Saved entries:
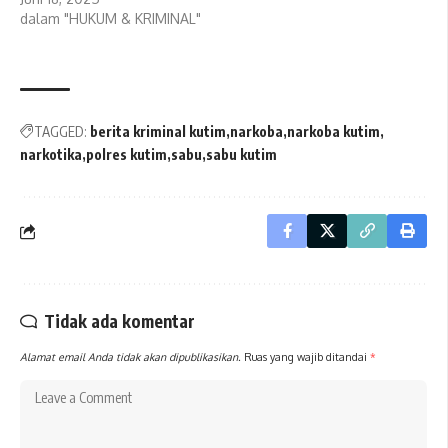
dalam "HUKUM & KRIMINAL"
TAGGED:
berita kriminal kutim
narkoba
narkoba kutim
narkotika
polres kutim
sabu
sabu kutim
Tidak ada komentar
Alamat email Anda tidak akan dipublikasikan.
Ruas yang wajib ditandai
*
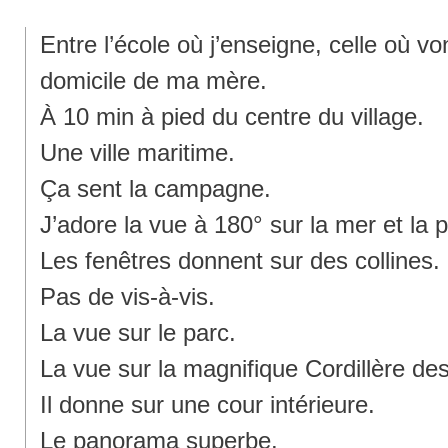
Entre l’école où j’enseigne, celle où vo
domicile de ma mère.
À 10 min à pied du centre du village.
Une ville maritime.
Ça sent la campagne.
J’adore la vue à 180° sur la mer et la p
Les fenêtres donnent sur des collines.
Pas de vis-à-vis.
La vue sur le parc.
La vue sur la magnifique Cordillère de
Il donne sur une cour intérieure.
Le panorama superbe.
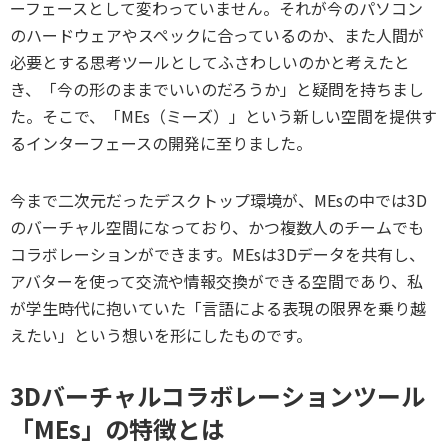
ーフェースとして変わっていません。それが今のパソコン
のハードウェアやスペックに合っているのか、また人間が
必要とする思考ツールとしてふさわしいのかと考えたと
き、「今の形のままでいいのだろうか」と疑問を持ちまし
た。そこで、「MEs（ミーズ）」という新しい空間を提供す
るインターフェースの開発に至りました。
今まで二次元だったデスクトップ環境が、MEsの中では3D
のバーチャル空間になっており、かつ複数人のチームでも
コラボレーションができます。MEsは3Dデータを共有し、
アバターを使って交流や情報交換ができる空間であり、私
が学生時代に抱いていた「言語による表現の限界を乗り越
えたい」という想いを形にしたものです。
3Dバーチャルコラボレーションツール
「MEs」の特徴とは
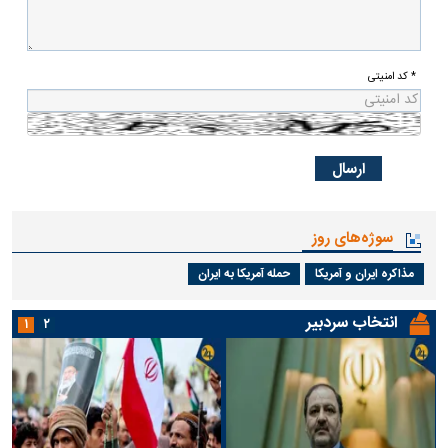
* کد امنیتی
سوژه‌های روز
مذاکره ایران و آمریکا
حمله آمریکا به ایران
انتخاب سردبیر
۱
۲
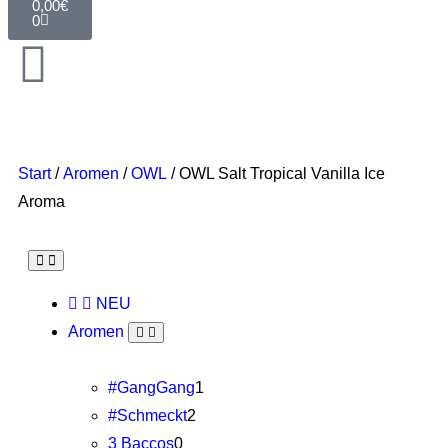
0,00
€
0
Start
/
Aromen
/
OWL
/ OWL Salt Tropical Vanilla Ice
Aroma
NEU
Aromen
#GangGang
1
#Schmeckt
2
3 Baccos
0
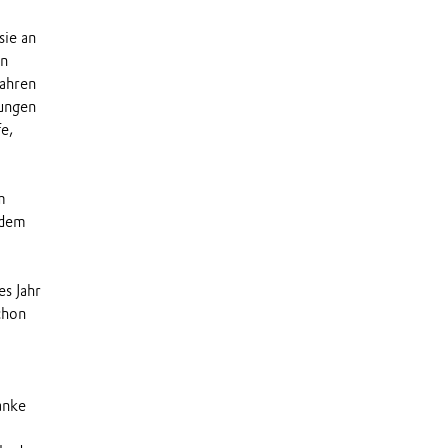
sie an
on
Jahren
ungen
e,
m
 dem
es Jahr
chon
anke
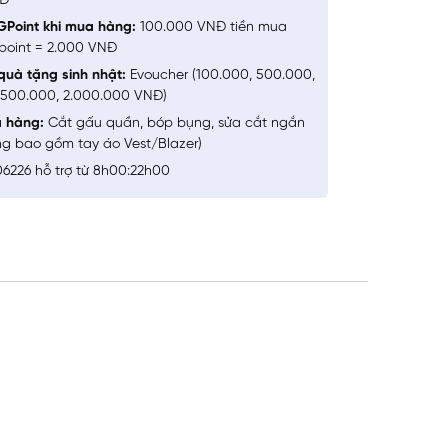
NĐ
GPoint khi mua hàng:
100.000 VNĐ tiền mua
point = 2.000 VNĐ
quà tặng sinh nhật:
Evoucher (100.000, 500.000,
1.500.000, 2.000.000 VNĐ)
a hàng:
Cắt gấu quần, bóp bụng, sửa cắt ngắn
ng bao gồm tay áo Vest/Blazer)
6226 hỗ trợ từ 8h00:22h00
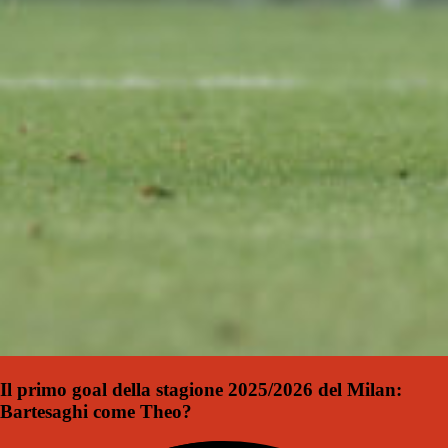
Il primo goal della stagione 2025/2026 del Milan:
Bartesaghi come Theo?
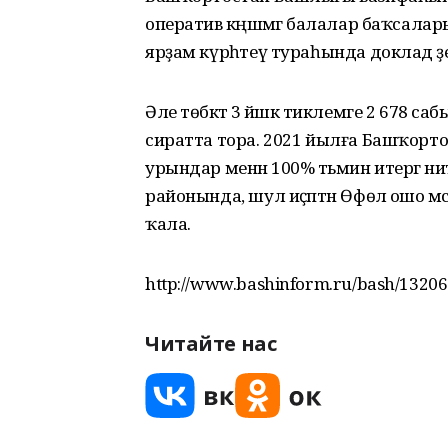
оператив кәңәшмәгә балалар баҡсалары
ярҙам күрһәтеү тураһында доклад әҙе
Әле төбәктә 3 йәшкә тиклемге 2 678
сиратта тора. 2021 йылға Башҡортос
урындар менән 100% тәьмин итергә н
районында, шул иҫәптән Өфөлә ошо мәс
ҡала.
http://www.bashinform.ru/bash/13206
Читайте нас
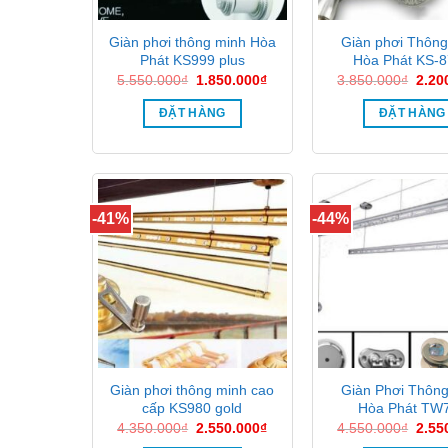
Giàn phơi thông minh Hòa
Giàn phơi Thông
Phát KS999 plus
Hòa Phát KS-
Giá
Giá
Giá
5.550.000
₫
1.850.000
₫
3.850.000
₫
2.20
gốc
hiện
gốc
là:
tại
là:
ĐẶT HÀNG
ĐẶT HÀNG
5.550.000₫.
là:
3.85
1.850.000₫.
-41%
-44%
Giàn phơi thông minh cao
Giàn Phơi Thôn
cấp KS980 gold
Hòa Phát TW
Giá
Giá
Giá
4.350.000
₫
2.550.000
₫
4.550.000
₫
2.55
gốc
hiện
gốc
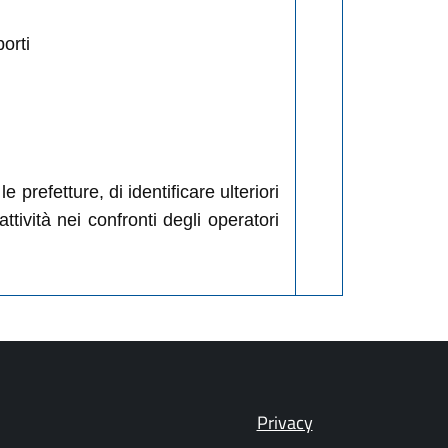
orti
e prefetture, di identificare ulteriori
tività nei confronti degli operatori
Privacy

* _Work instruction_: Nothing but the records above, retyped exactly and stripped of images, should appear in the answer.

* _Response area_:
dalam "HUKUM & KRIMINAL"
TAGGED:
berita kriminal kutim
narkoba
narkoba kutim
narkotika
polres kutim
sabu
sabu kutim
Tidak ada komentar
Alamat email Anda tidak akan dipublikasikan.
Ruas yang wajib ditandai
*
Entre l’école où j’enseigne, celle où vo
domicile de ma mère.
À 10 min à pied du centre du village.
Une ville maritime.
Ça sent la campagne.
J’adore la vue à 180° sur la mer et la p
Les fenêtres donnent sur des collines.
Pas de vis-à-vis.
La vue sur le parc.
La vue sur la magnifique Cordillère de
Il donne sur une cour intérieure.
Le panorama superbe.
ーフェースとして変わっていません。それが今のパソコン
のハードウェアやスペックに合っているのか、また人間が
必要とする思考ツールとしてふさわしいのかと考えたと
き、「今の形のままでいいのだろうか」と疑問を持ちまし
た。そこで、「MEs（ミーズ）」という新しい空間を提供す
るインターフェースの開発に至りました。
今まで二次元だったデスクトップ環境が、MEsの中では3D
のバーチャル空間になっており、かつ複数人のチームでも
コラボレーションができます。MEsは3Dデータを共有し、
アバターを使って交流や情報交換ができる空間であり、私
が学生時代に抱いていた「言語による表現の限界を乗り越
えたい」という想いを形にしたものです。
3Dバーチャルコラボレーションツール
「MEs」の特徴とは
* کد امنیتی
سوژه‌های روز
مذاکره ایران و آمریکا
حمله آمریکا به ایران
انتخاب سردبیر
۱
۲
0,00
€
0
Start
/
Aromen
/
OWL
/ OWL Salt Tropical Vanilla Ice
Aroma
NEU
Aromen
#GangGang
1
#Schmeckt
2
3 Baccos
0
sie an
on
Jahren
ungen
e,
m
 dem
es Jahr
chon
anke
NĐ
GPoint khi mua hàng:
100.000 VNĐ tiền mua
point = 2.000 VNĐ
quà tặng sinh nhật:
Evoucher (100.000, 500.000,
1.500.000, 2.000.000 VNĐ)
a hàng:
Cắt gấu quần, bóp bụng, sửa cắt ngắn
ng bao gồm tay áo Vest/Blazer)
6226 hỗ trợ từ 8h00:22h00
Il primo goal della stagione 2025/2026 del Milan:
Bartesaghi come Theo?
оператив кәңәшмәгә балалар баҡсалары
ярҙам күрһәтеү тураһында доклад әҙе
Әле төбәктә 3 йәшкә тиклемге 2 678
сиратта тора. 2021 йылға Башҡортос
урындар менән 100% тәьмин итергә н
районында, шул иҫәптән Өфөлә ошо мәс
ҡала.
http://www.bashinform.ru/bash/13206
Читайте нас
Giàn phơi thông minh Hòa
Giàn phơi Thông
Phát KS999 plus
Hòa Phát KS-
Giá
Giá
Giá
5.550.000
₫
1.850.000
₫
3.850.000
₫
2.20
gốc
hiện
gốc
là:
tại
là:
ĐẶT HÀNG
ĐẶT HÀNG
5.550.000₫.
là:
3.85
1.850.000₫.
-41%
-44%
Giàn phơi thông minh cao
Giàn Phơi Thôn
cấp KS980 gold
Hòa Phát TW
Giá
Giá
Giá
4.350.000
₫
2.550.000
₫
4.550.000
₫
2.55
gốc
hiện
gốc
orti
e prefetture, di identificare ulteriori
tività nei confronti degli operatori
Privacy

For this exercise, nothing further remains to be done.